By default, the incident database uses /tmp/incidents.db which is lost on container restart (tmpfs). For production use, mount a Docker volume:
# docker-compose.yml
services:
jsm-ha-notifier:
volumes:
- ./data:/data# .env
INCIDENT_DB_PATH=/data/incidents.db- Atlassian API token created with minimum necessary permissions (JSM Ops schedule access)
-
.envis in.gitignoreand was never committed -
WEBHOOK_API_KEYis set (openssl rand -hex 32) — or —WEBHOOK_SECRETis set (or both) - Service runs as non-root user (handled in Dockerfile)

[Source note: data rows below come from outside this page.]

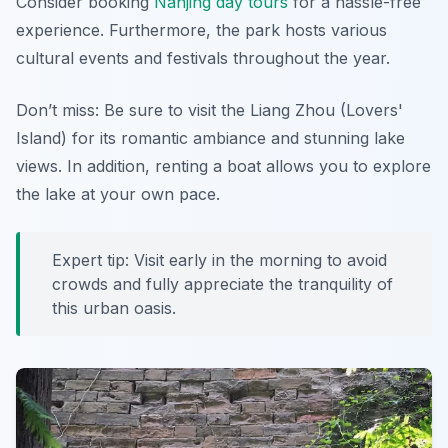
Consider booking
Nanjing day tours
for a hassle-free
experience. Furthermore, the park hosts various
cultural events and festivals throughout the year.
Don’t miss: Be sure to visit the Liang Zhou (Lovers'
Island) for its romantic ambiance and stunning lake
views. In addition, renting a boat allows you to explore
the lake at your own pace.
Expert tip: Visit early in the morning to avoid
crowds and fully appreciate the tranquility of
this urban oasis.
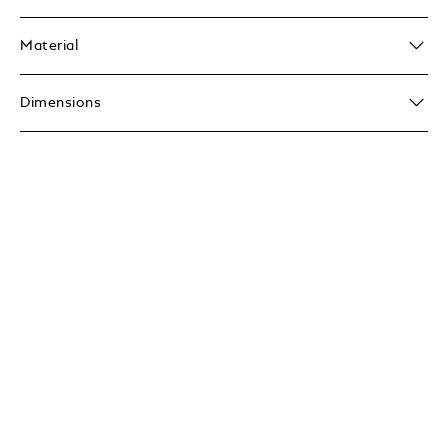
Material
Dimensions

- Container filesystem is read-only (
read_only: truein compose) - Port 8080 is behind a TLS-terminating reverse proxy or Cloudflare Tunnel before reaching the internet
- HA long-lived token was created specifically for this service (not shared with other integrations)
jsm-ha-notifier/
├── .github/
│ └── workflows/
│ ├── ci.yml # Lint, test, coverage
│ └── release.yml # Build & push multi-arch Docker image to GHCR
├── src/
│ ├── __init__.py
│ ├── main.py # FastAPI app, routes, signature verification
│ ├── config.py # Pydantic settings (all from .env)
│ ├── models.py # JSM webhook payload models
│ ├── jsm_client.py # Async JSM Ops API client with caching
│ ├── ha_client.py # Async Home Assistant REST API client
│ ├── alert_processor.py # Core routing / dedup / notification logic
│ ├── incident_store.py # SQLite-backed incident state tracker
│ └── time_windows.py # Time-window parsing and media player routing
├── tests/
│ ├── conftest.py # Shared fixtures
│ ├── test_models.py
│ ├── test_config.py
│ ├── test_ha_client.py
│ ├── test_alert_processor.py
│ ├── test_announcement_format.py # Format, time windows, priority override, repeat
│ ├── test_robustness.py # Security: sanitization, safe formatter, emoji toggle
│ ├── test_incident_store.py # Incident store, webhooks, force-close, retention
│ └── test_time_windows.py # Window parsing, player routing
├── grafana/
│ └── incident-dashboard.json # Pre-built Grafana dashboard (import-ready)
├── .env.example # Template — copy to .env and fill in values
├── .gitignore
├── CHANGELOG.md
├── docker-compose.yml
├── Dockerfile
├── pyproject.toml # black, ruff, pytest, mypy config
├── requirements.txt
├── requirements-dev.txt
└── README.md
This project was designed and built by Doug Eubanks to solve a real on-call alerting problem. The architecture, requirements, testing, and deployment decisions were driven by him throughout.
Claude (Anthropic's AI assistant) was used as a collaborative engineering tool during development — writing and iterating on code, debugging issues, and helping document the project. All code was reviewed, tested in a live environment, and validated by the author before use.
This disclosure is provided in the spirit of transparency. The use of AI assistance does not diminish the engineering decisions, debugging work, or operational responsibility that went into this project.
Apache License 2.0 — see LICENSE for details.